(Beginning of Data extracts)

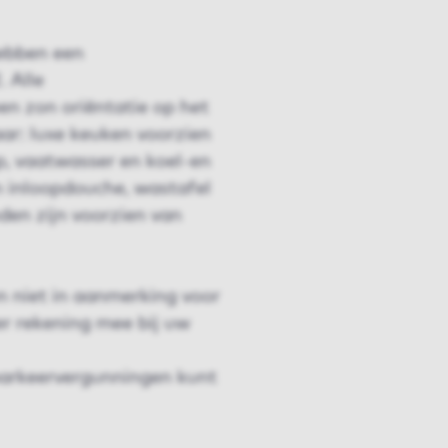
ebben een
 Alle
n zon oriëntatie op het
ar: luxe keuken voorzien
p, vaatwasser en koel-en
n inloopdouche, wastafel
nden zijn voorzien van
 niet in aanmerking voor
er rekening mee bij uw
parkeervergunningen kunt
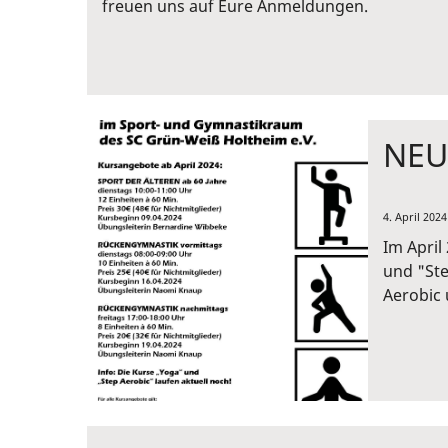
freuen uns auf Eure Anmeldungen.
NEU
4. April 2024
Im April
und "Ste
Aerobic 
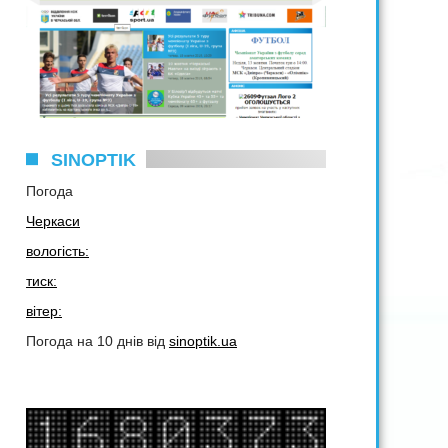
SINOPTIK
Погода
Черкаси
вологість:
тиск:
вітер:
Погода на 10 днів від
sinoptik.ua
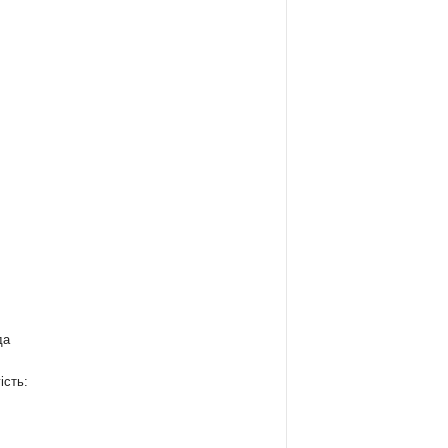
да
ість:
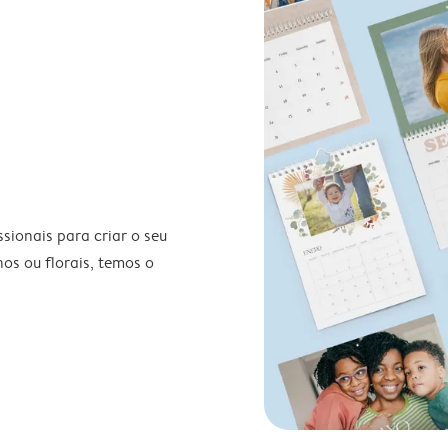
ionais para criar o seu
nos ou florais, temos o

(End of Data extracts)

Your task:
Report the number of lines in the entries above that include the string "voorzien". Give nothing but the number.

Answer to this problem:
2